Remove optical duplicates from bam file

Entering edit mode

10.9 years ago

Anna S ▴ 520

Hello,

After searching in this user group and analyzing the output of picard MarkDuplicates, it seems that picard does not output which of the reads it determined to be optical duplicates. That is, picard gives the number of optical and total duplicates in their metric file, but it only marks in its output bam file which reads are duplicates (optical or otherwise), and not which of those are optical duplicates.

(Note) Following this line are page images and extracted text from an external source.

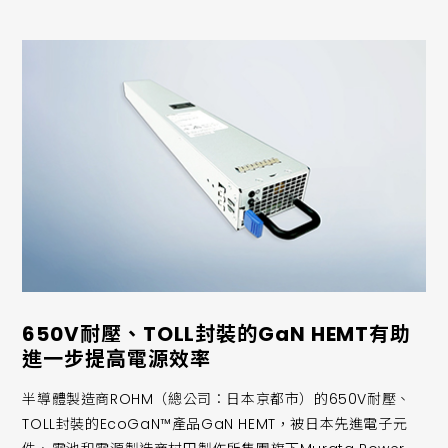
650V耐壓、TOLL封裝的GaN HEMT有助
進一步提高電源效率
半導體製造商ROHM（總公司：日本京都市）的650V耐壓、
TOLL封裝的EcoGaN™產品GaN HEMT，被日本先進電子元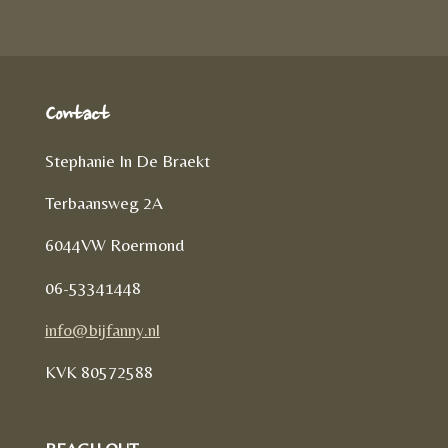
n
Contact
Stephanie In De Braekt
Terbaansweg 2A
6044VW Roermond
06-53341448
info@bijfanny.nl
KVK
80572588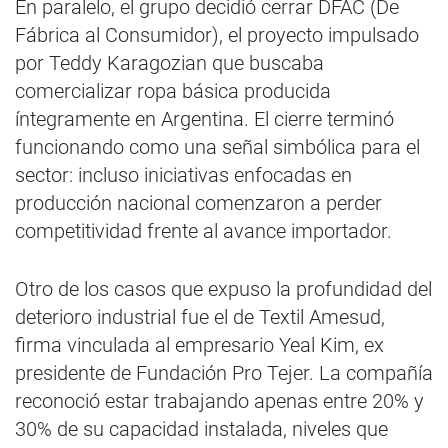
En paralelo, el grupo decidió cerrar DFAC (De
Fábrica al Consumidor), el proyecto impulsado
por Teddy Karagozian que buscaba
comercializar ropa básica producida
íntegramente en Argentina. El cierre terminó
funcionando como una señal simbólica para el
sector: incluso iniciativas enfocadas en
producción nacional comenzaron a perder
competitividad frente al avance importador.
Otro de los casos que expuso la profundidad del
deterioro industrial fue el de Textil Amesud,
firma vinculada al empresario Yeal Kim, ex
presidente de Fundación Pro Tejer. La compañía
reconoció estar trabajando apenas entre 20% y
30% de su capacidad instalada, niveles que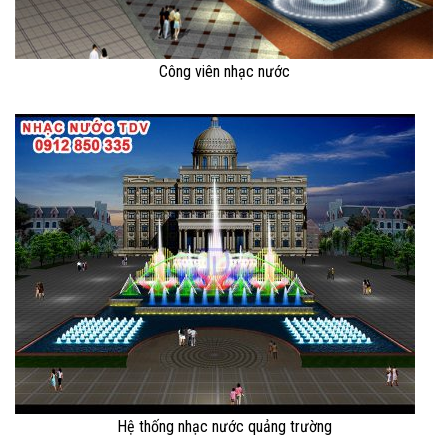
Công viên nhạc nước
Hệ thống nhạc nước quảng trường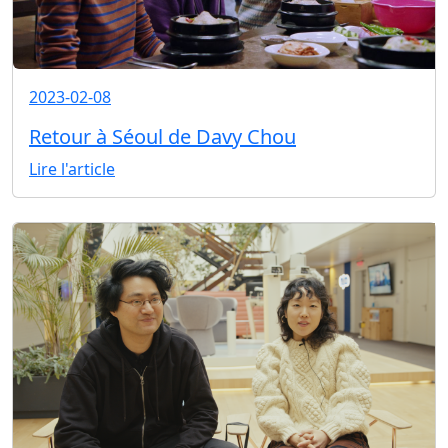
2023-02-08
Retour à Séoul de Davy Chou
Lire l'article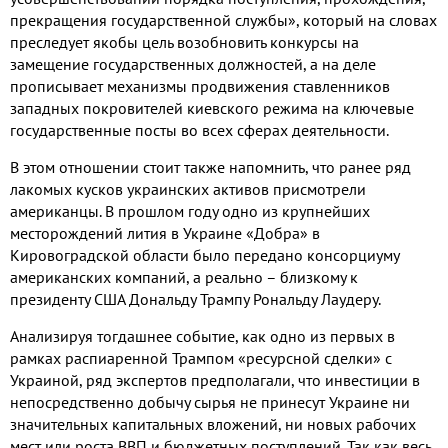
прекращения государственной службы», который на словах
преследует якобы цель возобновить конкурсы на
замещение государственных должностей, а на деле
прописывает механизмы продвижения ставленников
западных покровителей киевского режима на ключевые
государственные посты во всех сферах деятельности.
В этом отношении стоит также напомнить, что ранее ряд
лакомых кусков украинских активов присмотрели
американцы. В прошлом году одно из крупнейших
месторождений лития в Украине «Добра» в
Кировоградской области было передано консорциуму
американских компаний, а реально – близкому к
президенту США Дональду Трампу Рональду Лаудеру.
Анализируя тогдашнее событие, как одно из первых в
рамках распиаренной Трампом «ресурсной сделки» с
Украиной, ряд экспертов предполагали, что инвестиции в
непосредственно добычу сырья не принесут Украине ни
значительных капитальных вложений, ни новых рабочих
мест или роста ВВП и бюджетных поступлений. Так как весь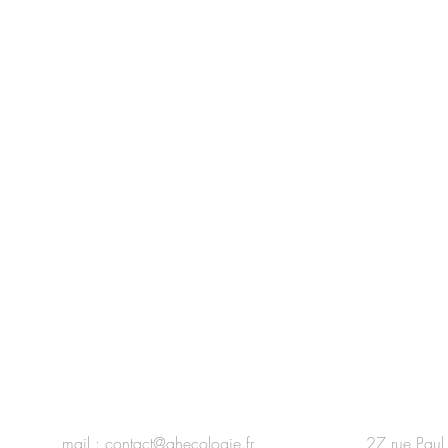
mail :
contact@ahecologie.fr
27 rue Paul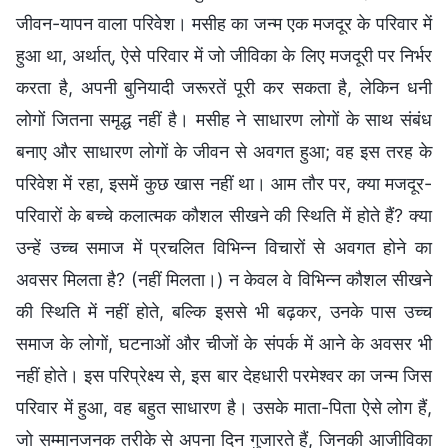
जीवन-यापन वाला परिवेश। मसीह का जन्म एक मजदूर के परिवार में
हुआ था, अर्थात्, ऐसे परिवार में जो जीविका के लिए मजदूरी पर निर्भर
करता है, अपनी बुनियादी जरूरतें पूरी कर सकता है, लेकिन धनी
लोगों जितना समृद्ध नहीं है। मसीह ने साधारण लोगों के साथ संबंध
बनाए और साधारण लोगों के जीवन से अवगत हुआ; वह इस तरह के
परिवेश में रहा, इसमें कुछ खास नहीं था। आम तौर पर, क्या मजदूर-
परिवारों के बच्चे कलात्मक कौशल सीखने की स्थिति में होते हैं? क्या
उन्हें उच्च समाज में प्रचलित विभिन्न विचारों से अवगत होने का
अवसर मिलता है? (नहीं मिलता।) न केवल वे विभिन्न कौशल सीखने
की स्थिति में नहीं होते, बल्कि इससे भी बढ़कर, उनके पास उच्च
समाज के लोगों, घटनाओं और चीजों के संपर्क में आने के अवसर भी
नहीं होते। इस परिप्रेक्ष्य से, इस बार देहधारी परमेश्वर का जन्म जिस
परिवार में हुआ, वह बहुत साधारण है। उसके माता-पिता ऐसे लोग हैं,
जो सम्मानजनक तरीके से अपना दिन गुजारते हैं, जिनकी आजीविका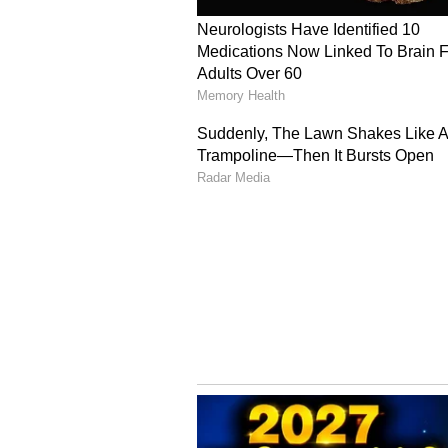
Image Credit :
X
ராதன் பண்டிட் நியமன
தேமுதிக பொதுச் செயலாளரும் எ
"முதல்வரின் சிறப்பு அதிகாரியா
கண்டிக்கத்தக்கது," என்று கூறி
உங்கள் கோரிக்கைகள் பரிசீலிக்க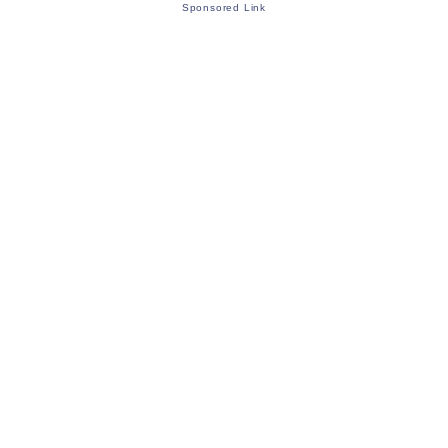
Sponsored Link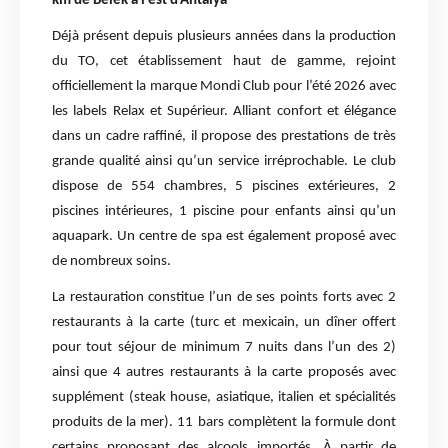
km de Belek à l’est d’Antalya
Déjà présent depuis plusieurs années dans la production
du TO, cet établissement haut de gamme, rejoint
officiellement la marque Mondi Club pour l’été 2026 avec
les labels Relax et Supérieur. Alliant confort et élégance
dans un cadre raffiné, il propose des prestations de très
grande qualité ainsi qu’un service irréprochable. Le club
dispose de 554 chambres, 5 piscines extérieures, 2
piscines intérieures, 1 piscine pour enfants ainsi qu’un
aquapark. Un centre de spa est également proposé avec
de nombreux soins.
La restauration constitue l’un de ses points forts avec 2
restaurants à la carte (turc et mexicain, un dîner offert
pour tout séjour de minimum 7 nuits dans l’un des 2)
ainsi que 4 autres restaurants à la carte proposés avec
supplément (steak house, asiatique, italien et spécialités
produits de la mer). 11 bars complètent la formule dont
certains proposant des alcools importés. À partir de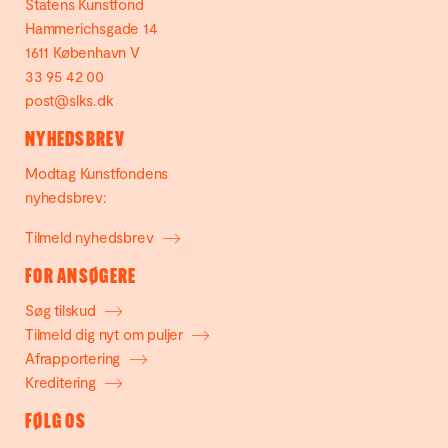
Statens Kunstfond
Hammerichsgade 14
1611 København V
33 95 42 00
post@slks.dk
NYHEDSBREV
Modtag Kunstfondens
nyhedsbrev:
Tilmeld nyhedsbrev
FOR ANSØGERE
Søg tilskud
Tilmeld dig nyt om puljer
Afrapportering
Kreditering
FØLG OS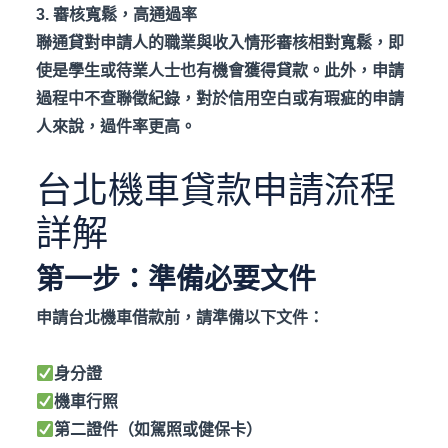
3. 審核寬鬆，高通過率
聯通貸對申請人的職業與收入情形審核相對寬鬆，即
使是學生或待業人士也有機會獲得貸款。此外，申請
過程中不查聯徵紀錄，對於信用空白或有瑕疵的申請
人來說，過件率更高。
台北機車貸款申請流程
詳解
第一步：準備必要文件
申請台北機車借款前，請準備以下文件：
身分證
機車行照
第二證件（如駕照或健保卡）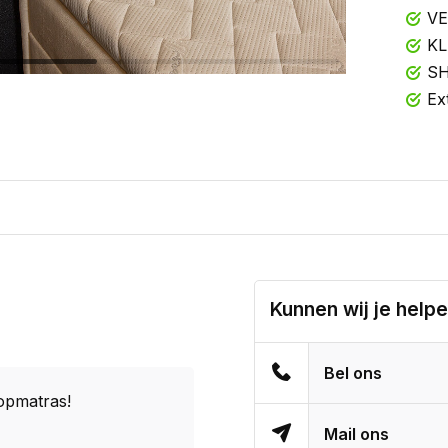
VE
KL
SH
Ex
Kunnen wij je help
Bel ons
opmatras!
Mail ons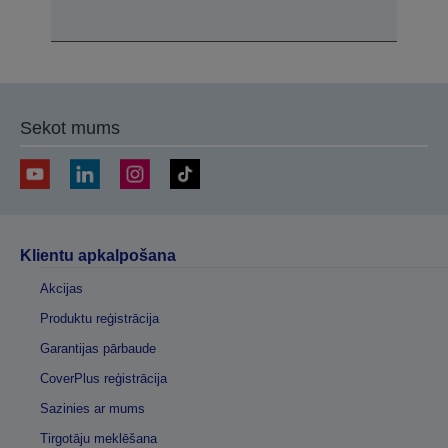
Sekot mums
Klientu apkalpošana
Akcijas
Produktu reģistrācija
Garantijas pārbaude
CoverPlus reģistrācija
Sazinies ar mums
Tirgotāju meklēšana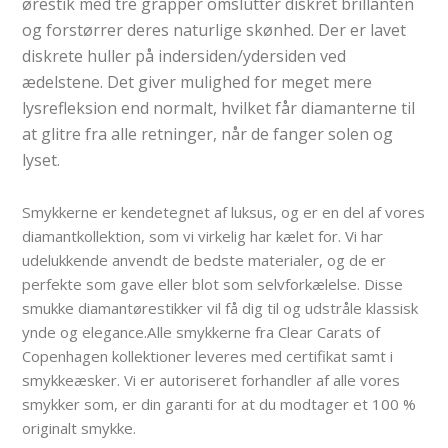
ørestik med tre grapper omslutter diskret brillanten
og forstørrer deres naturlige skønhed. Der er lavet
diskrete huller på indersiden/ydersiden ved
ædelstene. Det giver mulighed for meget mere
lysrefleksion end normalt, hvilket får diamanterne til
at glitre fra alle retninger, når de fanger solen og
lyset.
Smykkerne er kendetegnet af luksus, og er en del af vores
diamantkollektion, som vi virkelig har kælet for. Vi har
udelukkende anvendt de bedste materialer, og de er
perfekte som gave eller blot som selvforkælelse. Disse
smukke diamantørestikker vil få dig til og udstråle klassisk
ynde og elegance.Alle smykkerne fra Clear Carats of
Copenhagen kollektioner leveres med certifikat samt i
smykkeæsker. Vi er autoriseret forhandler af alle vores
smykker som, er din garanti for at du modtager et 100 %
originalt smykke.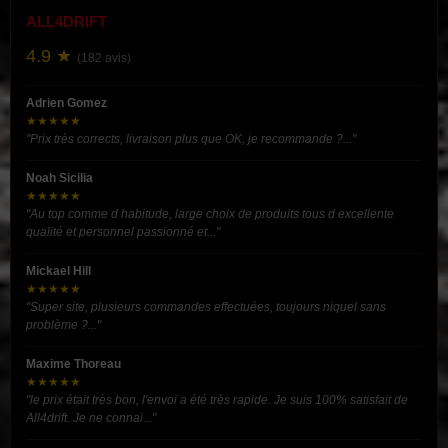
ALL4DRIFT
4.9 ★
(182 avis)
Adrien Gomez
★★★★★
"Prix très corrects, livraison plus que OK, je recommande ?..."
Noah Sicilia
★★★★★
"Au top comme d habitude, large choix de produits tous d excellente
qualité et personnel passionné et..."
Mickael Hill
★★★★★
"Super site, plusieurs commandes effectuées, toujours niquel sans
problème ?..."
Maxime Thoreau
★★★★★
"le prix était très bon, l'envoi a été très rapide. Je suis 100% satisfait de
All4drift. Je ne connai..."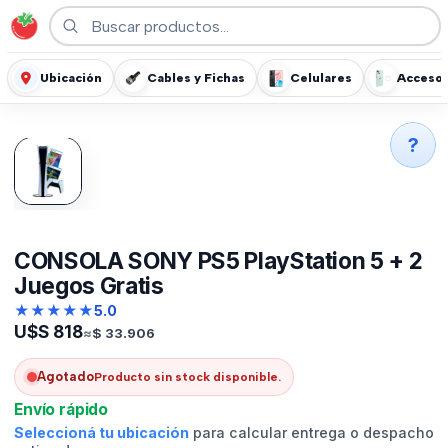
Ubicación
Cables y Fichas
Celulares
Accesor
?
CONSOLA SONY PS5 PlayStation 5 + 2
Juegos Gratis
★
★
★
★
★
5.0
U$S
818
≈
$
33.906
Agotado
Producto sin stock disponible.
Envío rápido
Seleccioná tu ubicación
para calcular entrega o despacho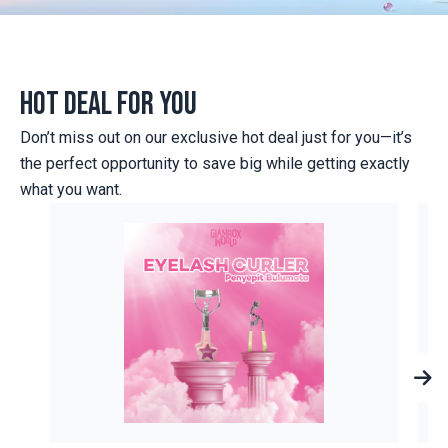
HOT DEAL FOR YOU
Don’t miss out on our exclusive hot deal just for you—it’s
the perfect opportunity to save big while getting exactly
what you want.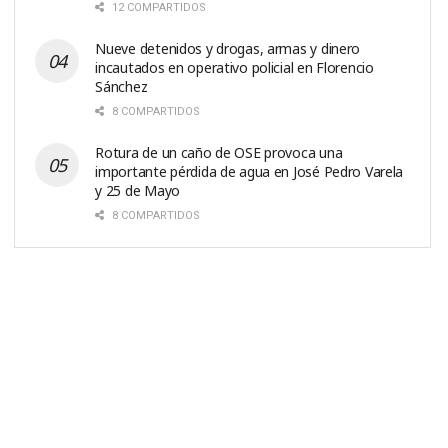
12 COMPARTIDOS
Nueve detenidos y drogas, armas y dinero
incautados en operativo policial en Florencio
Sánchez
8 COMPARTIDOS
Rotura de un caño de OSE provoca una
importante pérdida de agua en José Pedro Varela
y 25 de Mayo
8 COMPARTIDOS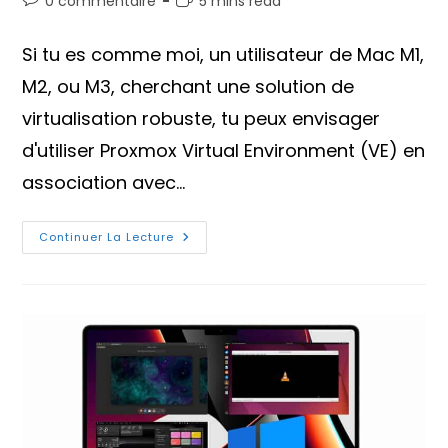
0 commentaire
5 mins read
la
de
de
publication :
la
lecture :
Si tu es comme moi, un utilisateur de Mac M1,
publication :
M2, ou M3, cherchant une solution de
virtualisation robuste, tu peux envisager
d'utiliser Proxmox Virtual Environment (VE) en
association avec…
Comment
Continuer La Lecture
Installer
Proxmox
VE
Sur
Mac
M1,
M2,
M3
Avec
UTM
?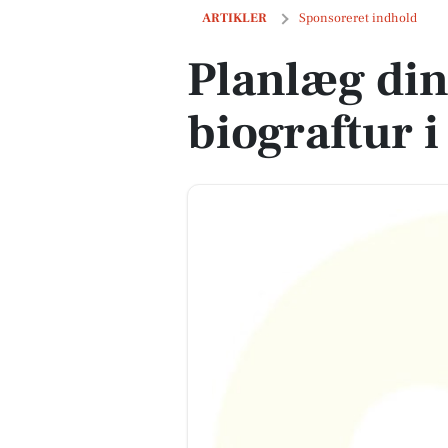
Planlæg din næste biograftur i Odense
ARTIKLER
Sponsoreret indhold
Planlæg din
biograftur 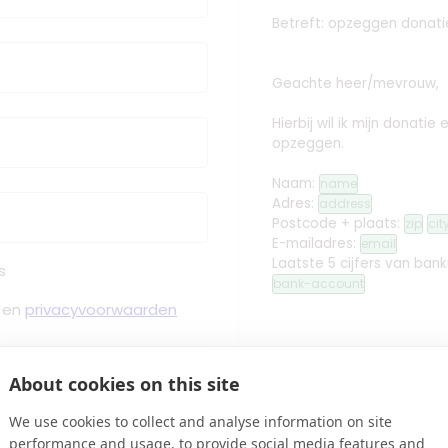
Betreft: opzeggen donati
Geachte heer/mevrouw,
Hierbij wil ik mijn donati
opzeggen.
Naam:
name
Adres:
address
Postcode + plaats:
zip
cit
E-mailadres:
email
Laatste 5 cijfers van ban
s
bank-account
en
privacyvoorwaarden
Met vriendelijke groet,
About cookies on this site
 Bevestiging binnen Minuten
edit
Handtekening toev
We use cookies to collect and analyse information on site
performance and usage, to provide social media features and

I was requested to find a way to remove the optical duplicates and the only way I can think of doing this is to change the picard source code itself to output such a flag into the bam file (which could then be used to easily filter on). Before embarking on this task however, I'd like to know if someone has already done this and would this person be so kind as to share the code to spare me the trouble?

Thanks a lot!!!

Anna

sequencing • 14k views

ADD COMMENT • link updated 3.1 years ago by Ram 45k • written 10.9 years ago by Anna S ▴ 520

Entering edit mode

Unfortunately, I expect you'll need to tweak the source code. Since the BAM spec doesn't even distinguish between optical and PCR duplicates I doubt anyone considered someone wanting to do this. Out of curiosity, what sort of situation caused you to need this?

ADD REPLY • link updated 4.4 years ago by Ram 45k • written 10.9 years ago by Devon Ryan 105k

Entering edit mode

I'm not sure, actually, because I don't have access to the science problem in this instance!! I work with someone who does sequencing for a fee, and one of her clients from France would like to remove the optical duplicates from the sequences she generated because they're excessive (without the optical duplicates the ENCODE metric 'pcr bottlenecking' would be in the desired 'mild bottlenecking' range but with the optical duplicates they're in the undesirable 'moderate bottlenecking' range). I'm just helping her out.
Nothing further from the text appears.